Der Promotionsstudiengang ›Migrationsforschung und Interkulturelle Studien‹ bietet Promovierenden verbindliche und verlässliche Betreuung in einem strukturierten Rahmen, ohne die Freiheit, die Selbstverantwortlichkeit und die Vielfalt der Promotionsformen und Promotionswege einzuengen. Alle Mitglieder des IMIS sind am Promotionsstudiengang beteiligt. Die Promotion wird im Rahmen der Promotionsordnungen der Universität Osnabrück für die Fachbereiche bzw. Fächer Sozialwissenschaften, Kultur- und Geowissenschaften, Erziehungs- und Kulturwissenschaften, Psychologie, Rechtswissenschaften sowie Sprach- und Literaturwissenschaft in der jeweils gültigen Fassung durchgeführt.
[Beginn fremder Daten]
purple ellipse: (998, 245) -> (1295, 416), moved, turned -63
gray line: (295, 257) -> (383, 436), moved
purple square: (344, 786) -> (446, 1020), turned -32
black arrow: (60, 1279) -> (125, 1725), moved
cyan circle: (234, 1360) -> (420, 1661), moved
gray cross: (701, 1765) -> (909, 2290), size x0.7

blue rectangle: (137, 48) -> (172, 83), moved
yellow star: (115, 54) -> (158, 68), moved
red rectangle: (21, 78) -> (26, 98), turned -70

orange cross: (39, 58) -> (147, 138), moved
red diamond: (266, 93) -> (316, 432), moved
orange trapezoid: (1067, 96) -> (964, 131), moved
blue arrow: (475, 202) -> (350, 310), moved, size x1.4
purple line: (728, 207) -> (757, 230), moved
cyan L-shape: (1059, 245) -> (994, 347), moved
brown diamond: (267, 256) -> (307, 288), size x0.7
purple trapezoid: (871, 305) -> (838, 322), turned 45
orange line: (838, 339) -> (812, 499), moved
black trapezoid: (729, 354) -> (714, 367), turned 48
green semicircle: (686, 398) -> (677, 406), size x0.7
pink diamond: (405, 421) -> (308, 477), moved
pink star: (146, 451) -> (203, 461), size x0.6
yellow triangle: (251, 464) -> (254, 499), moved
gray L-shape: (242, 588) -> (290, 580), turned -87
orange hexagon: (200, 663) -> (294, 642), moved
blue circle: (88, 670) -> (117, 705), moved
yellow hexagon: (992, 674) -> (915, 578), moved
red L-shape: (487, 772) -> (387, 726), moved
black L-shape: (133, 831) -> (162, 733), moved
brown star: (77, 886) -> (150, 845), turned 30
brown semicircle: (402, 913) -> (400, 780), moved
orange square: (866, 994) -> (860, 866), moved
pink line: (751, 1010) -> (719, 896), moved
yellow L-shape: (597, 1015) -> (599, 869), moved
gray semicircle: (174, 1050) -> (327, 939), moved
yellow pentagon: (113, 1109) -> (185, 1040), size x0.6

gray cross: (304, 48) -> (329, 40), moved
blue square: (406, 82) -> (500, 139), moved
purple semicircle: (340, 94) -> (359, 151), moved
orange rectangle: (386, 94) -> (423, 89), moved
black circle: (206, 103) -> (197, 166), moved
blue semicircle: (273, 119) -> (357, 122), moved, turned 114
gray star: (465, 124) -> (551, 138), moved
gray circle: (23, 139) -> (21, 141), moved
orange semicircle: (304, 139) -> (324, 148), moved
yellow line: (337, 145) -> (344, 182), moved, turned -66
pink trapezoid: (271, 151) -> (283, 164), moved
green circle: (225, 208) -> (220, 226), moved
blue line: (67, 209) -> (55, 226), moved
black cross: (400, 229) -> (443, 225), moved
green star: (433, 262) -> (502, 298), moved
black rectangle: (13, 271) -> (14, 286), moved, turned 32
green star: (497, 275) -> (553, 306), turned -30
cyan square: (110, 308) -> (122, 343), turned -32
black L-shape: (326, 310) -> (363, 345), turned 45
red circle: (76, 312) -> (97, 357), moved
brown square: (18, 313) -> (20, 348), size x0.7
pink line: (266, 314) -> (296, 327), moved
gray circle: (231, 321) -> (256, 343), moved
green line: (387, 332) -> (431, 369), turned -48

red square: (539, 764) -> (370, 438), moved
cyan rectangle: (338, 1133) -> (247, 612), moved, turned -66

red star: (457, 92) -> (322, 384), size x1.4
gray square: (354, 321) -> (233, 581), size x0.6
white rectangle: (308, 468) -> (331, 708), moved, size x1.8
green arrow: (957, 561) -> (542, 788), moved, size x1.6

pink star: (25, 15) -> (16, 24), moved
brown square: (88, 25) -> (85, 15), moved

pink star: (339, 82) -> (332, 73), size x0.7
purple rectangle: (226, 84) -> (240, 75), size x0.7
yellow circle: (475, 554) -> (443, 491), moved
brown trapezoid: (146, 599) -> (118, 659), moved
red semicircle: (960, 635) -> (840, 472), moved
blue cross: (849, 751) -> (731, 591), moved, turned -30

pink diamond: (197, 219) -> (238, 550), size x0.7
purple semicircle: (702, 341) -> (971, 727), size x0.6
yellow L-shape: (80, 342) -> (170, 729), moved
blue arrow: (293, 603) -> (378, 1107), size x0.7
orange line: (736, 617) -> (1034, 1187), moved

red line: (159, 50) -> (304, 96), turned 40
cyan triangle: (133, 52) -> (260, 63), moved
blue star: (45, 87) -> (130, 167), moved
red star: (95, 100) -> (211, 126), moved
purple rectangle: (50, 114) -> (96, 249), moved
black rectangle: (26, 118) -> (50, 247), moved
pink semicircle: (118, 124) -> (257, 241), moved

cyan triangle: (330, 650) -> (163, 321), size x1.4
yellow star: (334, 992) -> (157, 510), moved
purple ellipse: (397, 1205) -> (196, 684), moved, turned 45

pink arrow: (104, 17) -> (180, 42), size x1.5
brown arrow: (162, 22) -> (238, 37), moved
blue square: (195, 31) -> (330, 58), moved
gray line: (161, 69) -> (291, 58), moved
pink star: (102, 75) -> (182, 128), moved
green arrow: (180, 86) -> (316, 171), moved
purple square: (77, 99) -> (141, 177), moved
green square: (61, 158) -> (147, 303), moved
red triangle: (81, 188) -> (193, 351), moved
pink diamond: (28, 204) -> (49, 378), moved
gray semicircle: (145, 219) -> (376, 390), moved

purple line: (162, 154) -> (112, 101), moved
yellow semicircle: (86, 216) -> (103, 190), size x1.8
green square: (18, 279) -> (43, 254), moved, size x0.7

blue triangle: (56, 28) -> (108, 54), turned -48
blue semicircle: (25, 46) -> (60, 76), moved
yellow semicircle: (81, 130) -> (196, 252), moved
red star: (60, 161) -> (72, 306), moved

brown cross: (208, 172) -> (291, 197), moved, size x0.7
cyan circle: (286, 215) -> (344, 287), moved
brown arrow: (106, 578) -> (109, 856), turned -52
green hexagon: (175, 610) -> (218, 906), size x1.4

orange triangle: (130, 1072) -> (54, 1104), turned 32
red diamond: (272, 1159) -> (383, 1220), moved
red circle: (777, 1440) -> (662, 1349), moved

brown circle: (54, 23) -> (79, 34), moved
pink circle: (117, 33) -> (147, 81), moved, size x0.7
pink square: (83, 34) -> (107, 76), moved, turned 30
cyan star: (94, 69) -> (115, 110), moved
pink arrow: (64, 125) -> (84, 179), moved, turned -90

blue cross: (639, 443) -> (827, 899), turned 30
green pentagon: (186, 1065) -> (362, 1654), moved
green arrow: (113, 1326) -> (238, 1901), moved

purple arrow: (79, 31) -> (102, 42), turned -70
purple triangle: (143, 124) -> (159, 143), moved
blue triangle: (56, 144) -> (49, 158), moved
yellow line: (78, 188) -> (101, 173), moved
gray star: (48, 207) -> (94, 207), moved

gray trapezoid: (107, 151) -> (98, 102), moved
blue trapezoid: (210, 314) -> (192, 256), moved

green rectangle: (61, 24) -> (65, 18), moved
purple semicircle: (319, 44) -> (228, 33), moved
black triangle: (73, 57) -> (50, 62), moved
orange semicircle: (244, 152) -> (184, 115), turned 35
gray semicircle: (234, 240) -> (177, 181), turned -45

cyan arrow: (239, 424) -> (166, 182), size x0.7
Demgemäß wird nach Erbringung der erforderlichen Promotionsleistungen der akademische Grad einer Doktorin oder eines Doktors der Philosophie (Dr. phil.), der Sozialwissenschaften (Dr. rer. pol.) oder der Rechtswissenschaften (Dr. iur.) verliehen.

Der Promotionsstudiengang ›Migrationsforschung und Interkulturelle Studien‹ zielt darauf,

  1. die wissenschaftliche Ausbildung der Promovierenden im Rahmen eines strukturierten Umfeldes zu vertiefen,
  2. die Vielfalt der jeweiligen diziplinären Beschäftigung mit Aspekten von Migration, Integration und Interkulturalität zu nutzen und interdisziplinäre Vernetzungen zu erweitern,
  3. im Dialog von Betreuerinnen und Betreuern sowie Promovierenden neue Ansätze der interdisziplinären Migrationsforschung kennenzulernen und anzuwenden,
  4. Inhalte und Herangehensweisen der jeweiligen Arbeiten zu diskutieren sowie aus dem Blickwinkel der verschiedenen beteiligten Disziplinen zu beleuchten und damit
  5. die Voraussetzungen für den Abschluss von erfolgreichen, die wissenschaftliche Debatte voranbringenden Dissertationen zu fördern.